Ce disque est également divisé en deux parties assez distinctes, inégalement convaincantes. Dans la première moitié du programme, Anna Prohaska aborde des airs virtuoses, soit un domaine où l’on ne l’attend pas vraiment. Si elle n’a que rarement abordé la musique baroque à la scène (Poppea dans l’Agrippina de Haendel en 2010, Eupaforice du Montezuma de Graun en 2012), elle a souvent été Blonde dans L’Enlèvement au sérail, ce qui suppose une certaine maîtrise du suraigu. Malgré tout, la voix, très légère, a du mal à habiter les vocalises, ponctuées de quelques soudains aigus piqués et autres effets à la Simone Kermes, dont elle ne possède pourtant pas (encore ?) l’extravagante témérité. « Tornami a vagheggiar » ne procure guère de frisson, malgré une ornementation qui s’aventure dans les notes extrêmes comme le tranchant d’un rasoir, et « Furie terribili » exigerait peut-être plus d’ampleur dans la voix. De manière générale, les couleurs sont belles, la diction est ferme et le ton sait se faire caressant ou mordant, qualités qu’on goûte avant tout dans les airs plus déclamatoires. En anglais surtout, le texte est admirablement mis en bouche, et l’on se dit qu’Anna Prohaska est avant tout une diseuse, suprêmement capable de mettre en valeur les mots qu’elle a à chanter. Les Purcell sont très beaux, sans aucun histrionisme, et distillent cette émotion qu’on ne trouve pas toujours dans les passages virtuoses.

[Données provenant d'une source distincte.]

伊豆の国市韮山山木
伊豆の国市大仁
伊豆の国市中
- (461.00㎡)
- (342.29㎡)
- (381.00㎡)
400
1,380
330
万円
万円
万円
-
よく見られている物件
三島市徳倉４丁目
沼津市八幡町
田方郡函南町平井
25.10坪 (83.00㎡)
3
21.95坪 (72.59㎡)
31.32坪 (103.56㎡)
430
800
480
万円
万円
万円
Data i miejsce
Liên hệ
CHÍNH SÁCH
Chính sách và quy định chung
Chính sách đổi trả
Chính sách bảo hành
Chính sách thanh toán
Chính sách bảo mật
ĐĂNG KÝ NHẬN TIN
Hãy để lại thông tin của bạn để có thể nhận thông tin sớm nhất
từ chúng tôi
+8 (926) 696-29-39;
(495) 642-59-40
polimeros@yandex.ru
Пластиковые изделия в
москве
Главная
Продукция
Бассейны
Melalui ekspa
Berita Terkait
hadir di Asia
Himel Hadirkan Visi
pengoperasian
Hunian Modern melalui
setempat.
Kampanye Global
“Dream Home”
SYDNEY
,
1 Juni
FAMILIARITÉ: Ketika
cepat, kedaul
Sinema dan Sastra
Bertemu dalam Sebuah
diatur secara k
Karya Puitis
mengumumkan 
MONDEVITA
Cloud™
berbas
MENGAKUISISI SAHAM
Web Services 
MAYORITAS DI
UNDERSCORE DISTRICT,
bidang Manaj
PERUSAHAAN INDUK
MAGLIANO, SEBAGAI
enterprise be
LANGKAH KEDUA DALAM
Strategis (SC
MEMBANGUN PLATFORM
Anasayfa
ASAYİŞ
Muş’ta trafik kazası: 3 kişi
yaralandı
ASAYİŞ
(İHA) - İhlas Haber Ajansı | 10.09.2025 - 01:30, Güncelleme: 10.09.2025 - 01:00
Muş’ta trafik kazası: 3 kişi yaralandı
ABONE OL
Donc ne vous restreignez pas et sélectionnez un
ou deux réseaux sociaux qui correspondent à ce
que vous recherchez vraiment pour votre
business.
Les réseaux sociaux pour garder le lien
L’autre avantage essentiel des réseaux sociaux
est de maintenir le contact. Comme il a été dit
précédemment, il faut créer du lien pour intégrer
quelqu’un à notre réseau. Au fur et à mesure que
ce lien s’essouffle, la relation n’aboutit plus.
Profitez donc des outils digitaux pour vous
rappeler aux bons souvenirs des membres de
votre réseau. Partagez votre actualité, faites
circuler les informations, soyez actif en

Malgré l’apport appréciable de l’ensemble Arcangelo (qui se fait entendre seul pour de très brèves pauses instrumentales), le programme a un côté frustrant, lié au tronçonnage d’œuvres relativement courtes : la cantate « Raise, raise the voice » de Purcell ne dure qu’une douzaine de minutes, et il aurait été judicieux de l’enregistrer dans son intégralité au lieu de n’en garder que la conclusion (ou de l’exclure, dans la mesure où rien dans son sujet ne se rattache au thème de la nymphe ou de la forêt enchantée). Même remarque à propos de l’Apollo e Dafne de Haendel, certes plus longue, mais dont on trouve ici deux des trois airs de Daphné. Un bonus à signaler : une surprise qui n’est mentionnée nulle part dans le livret d’accompagnement est ajoutée après le Lamento delle Ninfa : le duo « Sweet nymph, come to thy lover » de Thomas Morley, où Anna Prohaska se donne à elle-même la réplique, double tracking déjà pratiqué dans Sirène pour le duo des mermaids dans King Arthur.